** Source material follows **

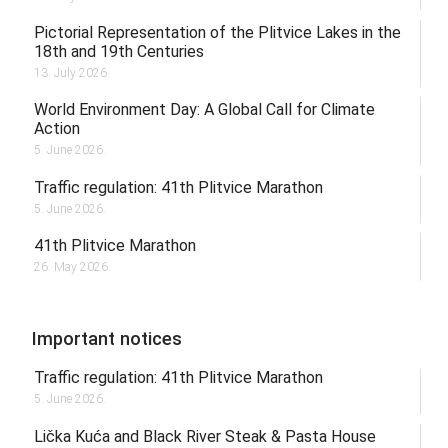
Pictorial Representation of the Plitvice Lakes in the
18th and 19th Centuries
13. July 2026.
World Environment Day: A Global Call for Climate
Action
5. June 2026.
Traffic regulation: 41th Plitvice Marathon
5. June 2026.
41th Plitvice Marathon
26. May 2026.
Important notices
Traffic regulation: 41th Plitvice Marathon
5. June 2026.
Lička Kuća and Black River Steak & Pasta House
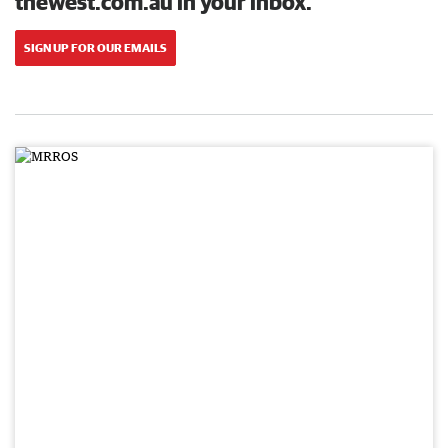
thewest.com.au in your inbox.
SIGN UP FOR OUR EMAILS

** End of Source material **

Directions for this task: Pictures are not part of the copy; transcribe the rest of the data verbatim.

Finished task:
Pictorial Representation of the Plitvice Lakes in the
18th and 19th Centuries
13. July 2026.
World Environment Day: A Global Call for Climate
Action
5. June 2026.
Traffic regulation: 41th Plitvice Marathon
5. June 2026.
41th Plitvice Marathon
26. May 2026.
Important notices
Traffic regulation: 41th Plitvice Marathon
5. June 2026.
Lička Kuća and Black River Steak & Pasta House
thewest.com.au in your inbox.
SIGN UP FOR OUR EMAILS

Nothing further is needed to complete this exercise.